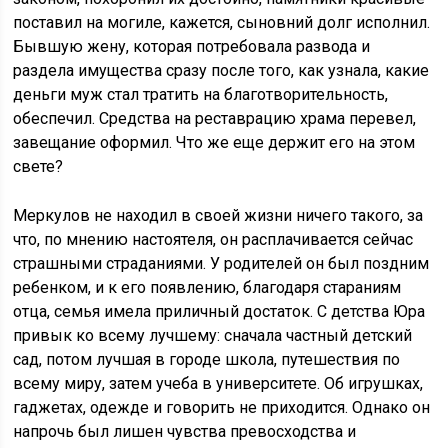
поставил на могиле, кажется, сыновний долг исполнил.
Бывшую жену, которая потребовала развода и
раздела имущества сразу после того, как узнала, какие
деньги муж стал тратить на благотворительность,
обеспечил. Средства на реставрацию храма перевел,
завещание оформил. Что же еще держит его на этом
свете?
Меркулов не находил в своей жизни ничего такого, за
что, по мнению настоятеля, он расплачивается сейчас
страшными страданиями. У родителей он был поздним
ребенком, и к его появлению, благодаря стараниям
отца, семья имела приличный достаток. С детства Юра
привык ко всему лучшему: сначала частный детский
сад, потом лучшая в городе школа, путешествия по
всему миру, затем учеба в университете. Об игрушках,
гаджетах, одежде и говорить не приходится. Однако он
напрочь был лишен чувства превосходства и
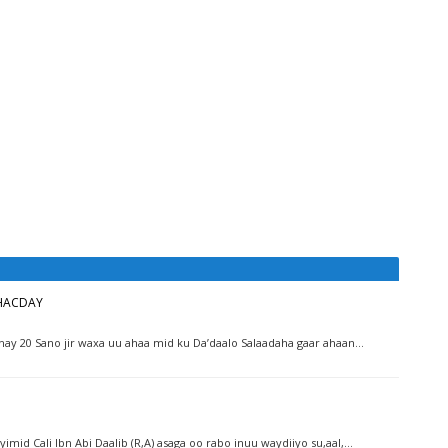
DHACDAY
tahay 20 Sano jir waxa uu ahaa mid ku Da’daalo Salaadaha gaar ahaan…
 yimid Cali Ibn Abi Daalib (R,A) asaga oo rabo inuu waydiiyo su,aal,…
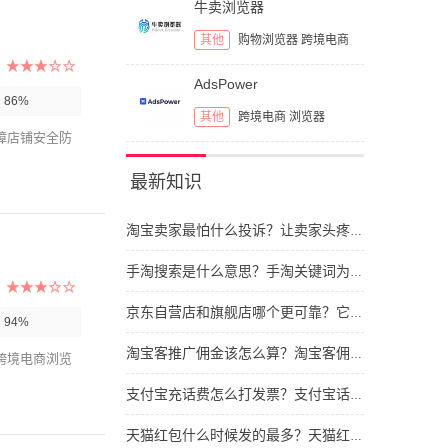
牛卖浏览器
其他
购物浏览器
跨境电商
AdsPower
：
86%
其他
跨境电商
浏览器
障店铺安全防
最新知识
淘宝卖家最怕什么投诉？让卖家头疼的投诉类型
手淘搜索是什么意思？手淘关键词为什么与网站不同
京东自营店和旗舰店哪个更可靠？它们之间区别有哪些
：
94%
淘宝客推广佣金该怎么算？淘宝客佣金的计算依据
跨境电商浏览
支付宝充话费怎么打发票？支付宝话费发票如何开具
天猫红包什么时候发的最多？天猫红包要怎么抢呢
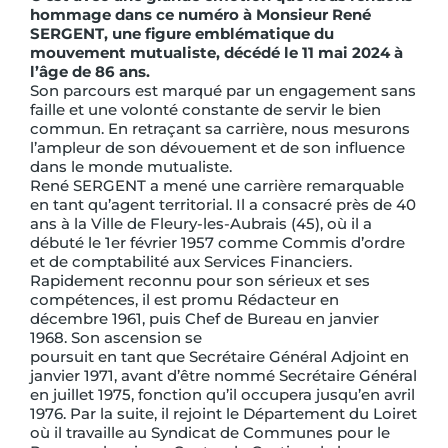
hommage dans ce numéro à Monsieur René
SERGENT, une figure emblématique du
mouvement mutualiste,
décédé le 11 mai 2024 à
l’âge de 86 ans.
Son parcours est marqué par un engagement sans
faille et une volonté constante de servir le bien
commun. En retraçant sa carrière, nous mesurons
l’ampleur de son dévouement et de son influence
dans le monde mutualiste.
René SERGENT a mené une carrière remarquable
en tant qu’agent territorial. Il a consacré près de 40
ans à la Ville de Fleury-les-Aubrais (45), où il a
débuté le 1er février 1957 comme Commis d’ordre
et de comptabilité aux Services Financiers.
Rapidement reconnu pour son sérieux et ses
compétences, il est promu Rédacteur en
décembre 1961, puis Chef de Bureau en janvier
1968. Son ascension se
poursuit en tant que Secrétaire Général Adjoint en
janvier 1971, avant d’être nommé Secrétaire Général
en juillet 1975, fonction qu’il occupera jusqu’en avril
1976. Par la suite, il rejoint le Département du Loiret
où il travaille au Syndicat de Communes pour le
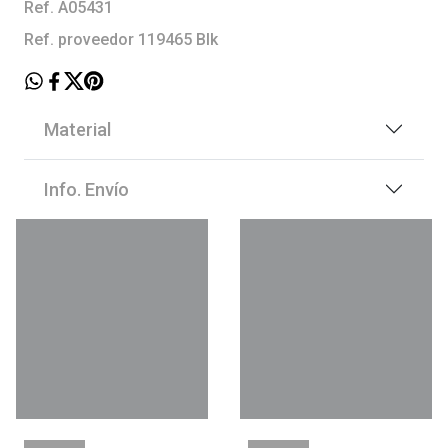
Ref. A05431
Ref. proveedor 119465 Blk
Material
Info. Envío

# # # # # # #

◆ Work instruction: Transcribe every entry word for word, excluding images.

◆ Answer to this exercise:
поставил на могиле, кажется, сыновний долг исполнил.
Бывшую жену, которая потребовала развода и
раздела имущества сразу после того, как узнала, какие
деньги муж стал тратить на благотворительность,
обеспечил. Средства на реставрацию храма перевел,
завещание оформил. Что же еще держит его на этом
свете?
Меркулов не находил в своей жизни ничего такого, за
что, по мнению настоятеля, он расплачивается сейчас
страшными страданиями. У родителей он был поздним
ребенком, и к его появлению, благодаря стараниям
отца, семья имела приличный достаток. С детства Юра
привык ко всему лучшему: сначала частный детский
сад, потом лучшая в городе школа, путешествия по
всему миру, затем учеба в университете. Об игрушках,
гаджетах, одежде и говорить не приходится. Однако он
напрочь был лишен чувства превосходства и
DHACDAY
tahay 20 Sano jir waxa uu ahaa mid ku Da’daalo Salaadaha gaar ahaan…
 yimid Cali Ibn Abi Daalib (R,A) asaga oo rabo inuu waydiiyo su,aal,…
牛卖浏览器
其他
购物浏览器
跨境电商
AdsPower
：
86%
其他
跨境电商
浏览器
障店铺安全防
最新知识
淘宝卖家最怕什么投诉？让卖家头疼的投诉类型
手淘搜索是什么意思？手淘关键词为什么与网站不同
京东自营店和旗舰店哪个更可靠？它们之间区别有哪些
：
94%
淘宝客推广佣金该怎么算？淘宝客佣金的计算依据
跨境电商浏览
支付宝充话费怎么打发票？支付宝话费发票如何开具
天猫红包什么时候发的最多？天猫红包要怎么抢呢
hommage dans ce numéro à Monsieur René
SERGENT, une figure emblématique du
mouvement mutualiste,
décédé le 11 mai 2024 à
l’âge de 86 ans.
Son parcours est marqué par un engagement sans
faille et une volonté constante de servir le bien
commun. En retraçant sa carrière, nous mesurons
l’ampleur de son dévouement et de son influence
dans le monde mutualiste.
René SERGENT a mené une carrière remarquable
en tant qu’agent territorial. Il a consacré près de 40
ans à la Ville de Fleury-les-Aubrais (45), où il a
débuté le 1er février 1957 comme Commis d’ordre
et de comptabilité aux Services Financiers.
Rapidement reconnu pour son sérieux et ses
compétences, il est promu Rédacteur en
décembre 1961, puis Chef de Bureau en janvier
1968. Son ascension se
poursuit en tant que Secrétaire Général Adjoint en
janvier 1971, avant d’être nommé Secrétaire Général
en juillet 1975, fonction qu’il occupera jusqu’en avril
1976. Par la suite, il rejoint le Département du Loiret
où il travaille au Syndicat de Communes pour le
Ref. A05431
Ref. proveedor 119465 Blk
Material
Info. Envío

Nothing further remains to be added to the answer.